Sortir une troisième fois, avec un secret, voir différemment.
Une chose à emporter pour le marchécrire. Mon titre, « Les yeux fermés, les yeux ouverts », je fais sonner cette phrase sur le trajet du retour. Je repasse, forcément, par les mêmes cases, les mêmes trous, les mêmes empreintes dans le même sol. Pavés, parpaings, grilles. Mes pas, comme des pierres posées les unes à côté des autres, pour faire une marche. Voir quoi ? Sur le trottoir mouillé des allers, des retours, nos traces dans les deux sens, les lignes des roues des vélos. On devine notre trajectoire, on mesure notre nombre. C’est comme un dessin sur une feuille de papier. Des signes répétés afin d’user l’image, de ne garder que le passage. Traces, une sorte de géographie. Quand je dessine ce ne sont plus mes pas, c’est ma main, c’est mon bras, mon épaule qui refait le trajet. Dessins qui ne sont pas des cartes pour s’y retrouver, au contraire, moi je cherche à me perdre. Fondre dans le paysage, plonger, un plongeon — c’est Boutès qui revient. Effacer entre moi et ça cette distance, la décision même. Marcher dans la myopie du présent.

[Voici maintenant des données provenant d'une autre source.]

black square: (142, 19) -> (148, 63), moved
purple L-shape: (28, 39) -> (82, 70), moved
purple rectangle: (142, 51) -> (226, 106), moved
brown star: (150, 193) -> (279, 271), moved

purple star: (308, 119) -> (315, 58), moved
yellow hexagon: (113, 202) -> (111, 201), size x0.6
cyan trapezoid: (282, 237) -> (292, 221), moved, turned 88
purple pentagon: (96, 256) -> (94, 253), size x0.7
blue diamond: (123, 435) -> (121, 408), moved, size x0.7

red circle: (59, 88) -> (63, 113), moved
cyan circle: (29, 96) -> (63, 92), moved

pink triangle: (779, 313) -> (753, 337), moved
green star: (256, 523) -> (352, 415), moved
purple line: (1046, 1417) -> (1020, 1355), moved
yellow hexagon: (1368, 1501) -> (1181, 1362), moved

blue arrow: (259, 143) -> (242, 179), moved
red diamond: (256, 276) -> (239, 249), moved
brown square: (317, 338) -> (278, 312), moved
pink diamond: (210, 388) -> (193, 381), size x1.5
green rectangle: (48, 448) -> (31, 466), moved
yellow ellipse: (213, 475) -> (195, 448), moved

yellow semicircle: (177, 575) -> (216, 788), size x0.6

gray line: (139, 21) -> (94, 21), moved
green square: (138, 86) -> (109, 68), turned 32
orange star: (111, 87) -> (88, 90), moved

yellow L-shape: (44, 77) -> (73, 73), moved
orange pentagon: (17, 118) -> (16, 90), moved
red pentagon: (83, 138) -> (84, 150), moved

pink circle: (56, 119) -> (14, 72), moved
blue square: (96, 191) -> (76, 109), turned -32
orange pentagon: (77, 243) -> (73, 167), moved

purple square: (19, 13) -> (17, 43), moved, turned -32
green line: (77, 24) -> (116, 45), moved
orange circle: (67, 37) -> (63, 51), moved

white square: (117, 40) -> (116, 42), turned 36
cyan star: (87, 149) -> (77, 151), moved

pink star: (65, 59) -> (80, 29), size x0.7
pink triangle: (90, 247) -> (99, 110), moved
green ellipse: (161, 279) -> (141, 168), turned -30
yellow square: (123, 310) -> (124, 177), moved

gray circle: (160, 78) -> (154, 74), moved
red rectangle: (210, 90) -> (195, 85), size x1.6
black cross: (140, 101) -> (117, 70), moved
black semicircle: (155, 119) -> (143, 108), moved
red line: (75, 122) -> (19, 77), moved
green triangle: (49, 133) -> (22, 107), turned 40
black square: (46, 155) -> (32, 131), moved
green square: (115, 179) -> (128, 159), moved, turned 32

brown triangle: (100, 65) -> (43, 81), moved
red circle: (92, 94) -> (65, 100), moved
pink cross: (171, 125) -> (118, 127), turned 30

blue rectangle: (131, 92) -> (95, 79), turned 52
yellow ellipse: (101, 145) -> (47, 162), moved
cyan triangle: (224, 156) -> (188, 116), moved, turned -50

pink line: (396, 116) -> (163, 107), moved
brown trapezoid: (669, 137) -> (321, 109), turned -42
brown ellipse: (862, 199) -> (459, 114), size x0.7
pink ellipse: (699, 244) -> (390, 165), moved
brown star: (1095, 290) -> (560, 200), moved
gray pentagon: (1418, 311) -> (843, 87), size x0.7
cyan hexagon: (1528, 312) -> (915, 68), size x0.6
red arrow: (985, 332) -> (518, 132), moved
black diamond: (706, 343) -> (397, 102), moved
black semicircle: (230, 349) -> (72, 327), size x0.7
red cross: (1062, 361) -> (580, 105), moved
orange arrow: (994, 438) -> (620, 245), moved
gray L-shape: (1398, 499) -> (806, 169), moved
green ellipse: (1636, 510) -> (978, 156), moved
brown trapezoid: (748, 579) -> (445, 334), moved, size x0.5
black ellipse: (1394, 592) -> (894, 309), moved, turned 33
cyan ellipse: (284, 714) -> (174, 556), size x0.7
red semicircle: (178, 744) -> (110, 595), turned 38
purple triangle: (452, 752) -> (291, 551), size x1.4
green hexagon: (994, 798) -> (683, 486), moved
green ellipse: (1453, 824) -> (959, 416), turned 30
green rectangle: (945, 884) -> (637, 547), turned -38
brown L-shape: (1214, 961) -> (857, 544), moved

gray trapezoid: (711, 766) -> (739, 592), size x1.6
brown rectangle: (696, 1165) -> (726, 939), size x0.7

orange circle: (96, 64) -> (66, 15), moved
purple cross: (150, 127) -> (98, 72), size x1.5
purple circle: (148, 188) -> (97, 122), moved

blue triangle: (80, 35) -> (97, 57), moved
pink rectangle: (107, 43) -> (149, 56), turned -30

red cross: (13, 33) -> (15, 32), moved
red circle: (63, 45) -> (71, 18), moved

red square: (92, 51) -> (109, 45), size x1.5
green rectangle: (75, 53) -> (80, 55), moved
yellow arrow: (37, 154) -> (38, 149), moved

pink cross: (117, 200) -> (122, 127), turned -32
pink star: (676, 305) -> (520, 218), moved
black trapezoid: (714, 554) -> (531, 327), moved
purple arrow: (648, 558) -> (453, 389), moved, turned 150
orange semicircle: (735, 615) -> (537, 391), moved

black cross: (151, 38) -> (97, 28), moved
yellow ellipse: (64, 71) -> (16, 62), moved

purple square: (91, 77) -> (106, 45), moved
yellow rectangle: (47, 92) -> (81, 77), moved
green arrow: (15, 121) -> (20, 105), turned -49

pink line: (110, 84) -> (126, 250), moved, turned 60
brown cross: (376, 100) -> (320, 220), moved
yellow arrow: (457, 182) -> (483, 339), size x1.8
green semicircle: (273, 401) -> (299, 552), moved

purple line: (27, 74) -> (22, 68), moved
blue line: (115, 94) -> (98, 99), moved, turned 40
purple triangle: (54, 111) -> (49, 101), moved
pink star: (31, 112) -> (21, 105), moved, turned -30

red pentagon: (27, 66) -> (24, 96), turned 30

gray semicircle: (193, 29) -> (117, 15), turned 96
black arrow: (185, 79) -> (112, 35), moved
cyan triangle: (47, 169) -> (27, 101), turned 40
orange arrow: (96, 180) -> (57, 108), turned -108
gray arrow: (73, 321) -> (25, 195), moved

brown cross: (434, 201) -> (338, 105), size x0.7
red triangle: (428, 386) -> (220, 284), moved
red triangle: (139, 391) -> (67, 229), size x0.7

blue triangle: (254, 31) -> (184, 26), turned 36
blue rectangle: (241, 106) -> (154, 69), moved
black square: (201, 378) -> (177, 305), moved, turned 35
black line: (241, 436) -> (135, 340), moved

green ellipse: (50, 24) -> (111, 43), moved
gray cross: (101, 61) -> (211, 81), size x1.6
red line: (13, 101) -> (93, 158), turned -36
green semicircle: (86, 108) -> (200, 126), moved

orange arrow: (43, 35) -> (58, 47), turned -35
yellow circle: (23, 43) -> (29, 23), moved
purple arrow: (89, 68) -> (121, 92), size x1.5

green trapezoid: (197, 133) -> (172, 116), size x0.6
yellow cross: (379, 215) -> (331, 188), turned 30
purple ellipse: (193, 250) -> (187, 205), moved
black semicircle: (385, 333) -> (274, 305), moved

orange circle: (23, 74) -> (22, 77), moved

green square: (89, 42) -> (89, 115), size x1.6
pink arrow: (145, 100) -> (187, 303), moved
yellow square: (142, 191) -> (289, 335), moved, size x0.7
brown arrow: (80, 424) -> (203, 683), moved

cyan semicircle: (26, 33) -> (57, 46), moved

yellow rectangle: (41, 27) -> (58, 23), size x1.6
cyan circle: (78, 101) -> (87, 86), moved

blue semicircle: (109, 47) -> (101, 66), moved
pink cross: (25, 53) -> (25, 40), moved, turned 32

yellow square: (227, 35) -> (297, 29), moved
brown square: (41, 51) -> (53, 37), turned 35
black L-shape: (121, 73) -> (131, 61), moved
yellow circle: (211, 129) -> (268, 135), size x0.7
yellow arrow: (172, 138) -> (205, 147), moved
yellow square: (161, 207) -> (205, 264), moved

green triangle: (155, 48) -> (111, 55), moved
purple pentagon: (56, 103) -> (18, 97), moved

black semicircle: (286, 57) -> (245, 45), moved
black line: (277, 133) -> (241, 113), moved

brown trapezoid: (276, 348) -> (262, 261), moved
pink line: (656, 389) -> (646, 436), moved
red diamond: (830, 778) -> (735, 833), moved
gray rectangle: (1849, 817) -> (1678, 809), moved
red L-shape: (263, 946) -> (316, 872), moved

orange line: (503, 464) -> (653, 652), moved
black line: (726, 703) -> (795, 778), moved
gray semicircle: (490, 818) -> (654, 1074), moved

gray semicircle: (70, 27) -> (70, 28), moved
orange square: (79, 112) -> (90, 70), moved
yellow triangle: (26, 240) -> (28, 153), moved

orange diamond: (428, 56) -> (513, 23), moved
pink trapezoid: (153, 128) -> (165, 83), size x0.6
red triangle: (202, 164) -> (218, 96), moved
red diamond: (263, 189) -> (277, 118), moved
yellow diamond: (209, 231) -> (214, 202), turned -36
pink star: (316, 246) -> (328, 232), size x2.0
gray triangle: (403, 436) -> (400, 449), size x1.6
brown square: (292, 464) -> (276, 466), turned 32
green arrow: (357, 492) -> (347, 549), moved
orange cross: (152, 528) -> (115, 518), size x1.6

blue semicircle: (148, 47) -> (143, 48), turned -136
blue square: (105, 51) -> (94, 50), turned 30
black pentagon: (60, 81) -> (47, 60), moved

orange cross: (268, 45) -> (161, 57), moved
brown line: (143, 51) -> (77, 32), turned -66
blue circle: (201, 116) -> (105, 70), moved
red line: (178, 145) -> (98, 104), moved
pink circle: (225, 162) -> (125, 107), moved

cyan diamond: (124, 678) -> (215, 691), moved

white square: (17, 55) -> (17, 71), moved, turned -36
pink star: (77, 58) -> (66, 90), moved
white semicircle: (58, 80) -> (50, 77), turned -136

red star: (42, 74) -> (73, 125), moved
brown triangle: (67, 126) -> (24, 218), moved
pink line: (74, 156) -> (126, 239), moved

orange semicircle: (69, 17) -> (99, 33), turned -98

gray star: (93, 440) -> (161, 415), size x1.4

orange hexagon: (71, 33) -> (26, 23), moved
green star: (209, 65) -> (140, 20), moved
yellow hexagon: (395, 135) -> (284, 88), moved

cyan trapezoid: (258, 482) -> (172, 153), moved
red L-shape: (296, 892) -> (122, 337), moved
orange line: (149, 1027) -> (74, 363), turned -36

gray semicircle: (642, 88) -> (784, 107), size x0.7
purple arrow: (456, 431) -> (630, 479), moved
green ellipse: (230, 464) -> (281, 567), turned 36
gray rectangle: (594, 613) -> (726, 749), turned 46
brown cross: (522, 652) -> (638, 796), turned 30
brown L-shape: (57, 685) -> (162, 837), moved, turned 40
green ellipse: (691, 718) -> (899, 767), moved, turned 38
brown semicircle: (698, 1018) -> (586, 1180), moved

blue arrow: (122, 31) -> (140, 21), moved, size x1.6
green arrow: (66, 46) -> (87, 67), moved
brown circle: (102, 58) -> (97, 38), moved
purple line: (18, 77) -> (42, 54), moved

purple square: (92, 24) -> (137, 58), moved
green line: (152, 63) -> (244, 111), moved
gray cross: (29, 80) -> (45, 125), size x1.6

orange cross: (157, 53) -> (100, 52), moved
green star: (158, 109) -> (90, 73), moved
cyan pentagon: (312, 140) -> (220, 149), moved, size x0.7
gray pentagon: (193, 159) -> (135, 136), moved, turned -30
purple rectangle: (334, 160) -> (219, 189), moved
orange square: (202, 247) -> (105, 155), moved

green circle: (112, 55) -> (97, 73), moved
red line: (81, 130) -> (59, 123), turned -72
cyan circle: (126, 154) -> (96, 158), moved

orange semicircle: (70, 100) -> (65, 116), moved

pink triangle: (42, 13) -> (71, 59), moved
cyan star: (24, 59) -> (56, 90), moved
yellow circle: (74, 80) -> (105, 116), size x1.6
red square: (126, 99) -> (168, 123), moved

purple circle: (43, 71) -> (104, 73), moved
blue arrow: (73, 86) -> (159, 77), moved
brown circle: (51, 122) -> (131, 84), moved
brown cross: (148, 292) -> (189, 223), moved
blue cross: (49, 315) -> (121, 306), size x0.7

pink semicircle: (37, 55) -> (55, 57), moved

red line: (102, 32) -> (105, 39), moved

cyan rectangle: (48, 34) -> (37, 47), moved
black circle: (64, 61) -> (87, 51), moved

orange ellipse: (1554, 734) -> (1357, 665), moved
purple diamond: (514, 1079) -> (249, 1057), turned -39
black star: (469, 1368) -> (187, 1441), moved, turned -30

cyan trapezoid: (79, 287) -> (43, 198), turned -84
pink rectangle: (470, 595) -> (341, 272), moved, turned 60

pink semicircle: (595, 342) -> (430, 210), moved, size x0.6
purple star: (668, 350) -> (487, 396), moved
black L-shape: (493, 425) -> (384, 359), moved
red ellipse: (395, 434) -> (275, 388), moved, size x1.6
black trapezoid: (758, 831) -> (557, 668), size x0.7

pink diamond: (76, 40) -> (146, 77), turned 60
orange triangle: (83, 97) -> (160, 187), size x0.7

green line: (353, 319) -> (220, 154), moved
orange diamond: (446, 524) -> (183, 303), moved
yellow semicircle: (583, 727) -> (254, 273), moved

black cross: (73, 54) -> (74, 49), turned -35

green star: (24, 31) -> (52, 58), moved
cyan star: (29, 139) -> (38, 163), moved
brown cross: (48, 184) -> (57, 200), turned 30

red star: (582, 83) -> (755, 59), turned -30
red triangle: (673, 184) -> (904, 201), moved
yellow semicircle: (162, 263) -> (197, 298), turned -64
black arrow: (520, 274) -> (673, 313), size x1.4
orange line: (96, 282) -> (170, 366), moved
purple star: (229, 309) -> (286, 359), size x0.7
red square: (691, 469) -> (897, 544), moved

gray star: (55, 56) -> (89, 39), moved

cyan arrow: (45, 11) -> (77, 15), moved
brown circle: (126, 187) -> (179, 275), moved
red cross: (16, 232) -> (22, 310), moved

Sortir en baissant les yeux, regarder au-dedans.
Tout s’arrange. Je tiens un drôle de journal dans lequel j’écris quelques fois. C’est un journal arythmique, que j’oublie entre temps. Il contient des notes de travail, des choses toutes simples, projets qu’il faut fixer. Ainsi, le 22 octobre 2002, une phrase notée cet été : « Qu’est-ce que je fais là ? ». Je sais moi ce que contient cette phrase : l’incongruité du réel, l’ouverture d’un regard, une étrangeté première. Et je réalise qu’elle est devenue le thème, le motif, du livre à paraître. Dans le journal c’est le désordre du présent qui s’organise, trouve un sens. 11 ans depuis cette petite phrase, je joue à saute-mouton avec les années, vois, en feuilletant des pages, ce que l’on contient, ce que l’on retient en soi, afin qu’il tienne debout notre paysage. Telle quantité de terre, des corps, des os. Des choses mêlées et inconnues, difficiles à saisir, on dirait qu’elles s’arrangent sans moi.
Sortir ou partir vraiment.
Je quitte Paris, roule vers l’ouest, jusqu’au bout. Le 27 je visite la maison, à l’endroit, à l’envers, c’est beau, mais ça ne suffit pas. La route descend jusqu’à la mer que nous longeons le plus longtemps possible. J’ouvre ma fenêtre côté passager, cligne des yeux pour voir, diaphragme ouvert/fermé. Prends des photographies tout le long de la côte, de cette frange inouïe, sauvage. Le ciel a le gris des parpaings, des pavés. Il n’y a pas de bout, il y a un charme.